[Extracted page text data]
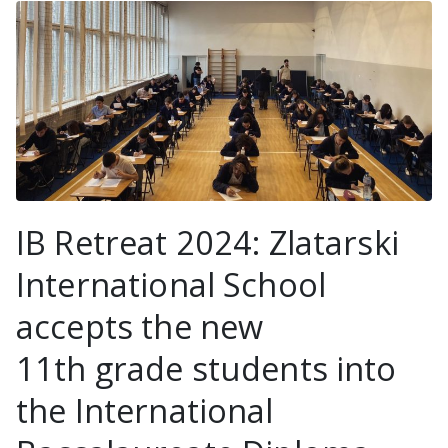
IB Retreat 2024: Zlatarski
International School
accepts the new
11th grade students into
the International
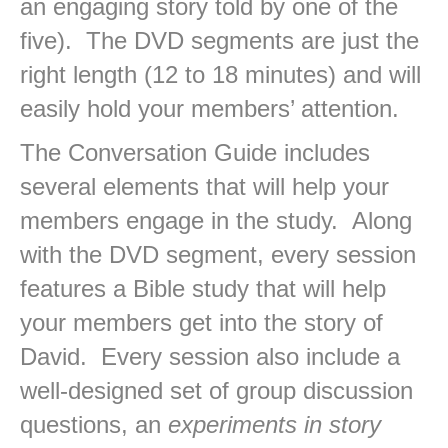
an engaging story told by one of the
five). The DVD segments are just the
right length (12 to 18 minutes) and will
easily hold your members’ attention.
The Conversation Guide includes
several elements that will help your
members engage in the study. Along
with the DVD segment, every session
features a Bible study that will help
your members get into the story of
David. Every session also include a
well-designed set of group discussion
questions, an
experiments in story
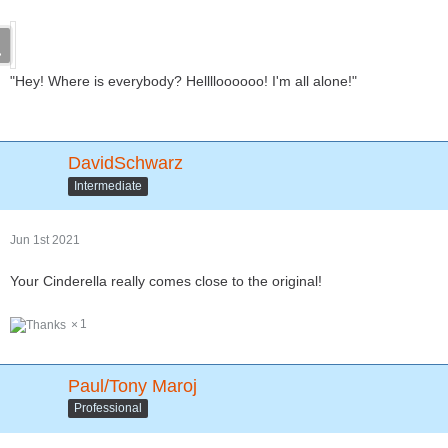
"Hey! Where is everybody? Helllloooooo! I'm all alone!"
DavidSchwarz
Intermediate
Jun 1st 2021
Your Cinderella really comes close to the original!
1
Paul/Tony Maroj
Professional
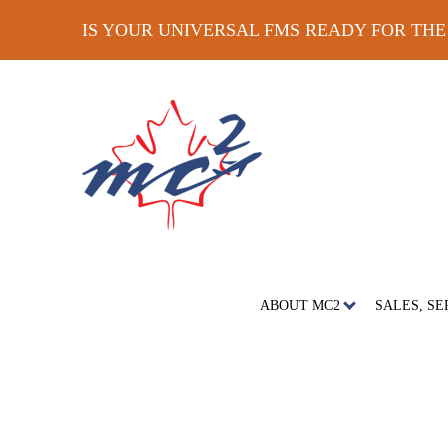
IS YOUR UNIVERSAL FMS READY FOR TH
ABOUT MC2
SALES, SE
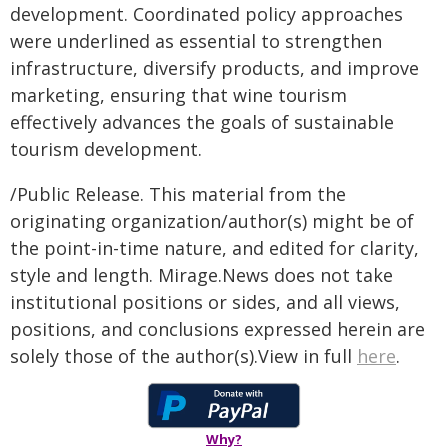
development. Coordinated policy approaches
were underlined as essential to strengthen
infrastructure, diversify products, and improve
marketing, ensuring that wine tourism
effectively advances the goals of sustainable
tourism development.
/Public Release. This material from the
originating organization/author(s) might be of
the point-in-time nature, and edited for clarity,
style and length. Mirage.News does not take
institutional positions or sides, and all views,
positions, and conclusions expressed herein are
solely those of the author(s).View in full
here
.
Why?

Work order – Going by the data above, the answer is exactly the lines from the one holding "David. Every session also include a" to the one holding "marketing, ensuring that wine tourism", both kept, with the pictures left out.

Solution for this task –
David. Every session also include a
well-designed set of group discussion
questions, an
experiments in story
"Hey! Where is everybody? Helllloooooo! I'm all alone!"
DavidSchwarz
Intermediate
Jun 1st 2021
Your Cinderella really comes close to the original!
1
Paul/Tony Maroj
Professional
IS YOUR UNIVERSAL FMS READY FOR TH
ABOUT MC2
SALES, SE
development. Coordinated policy approaches
were underlined as essential to strengthen
infrastructure, diversify products, and improve
marketing, ensuring that wine tourism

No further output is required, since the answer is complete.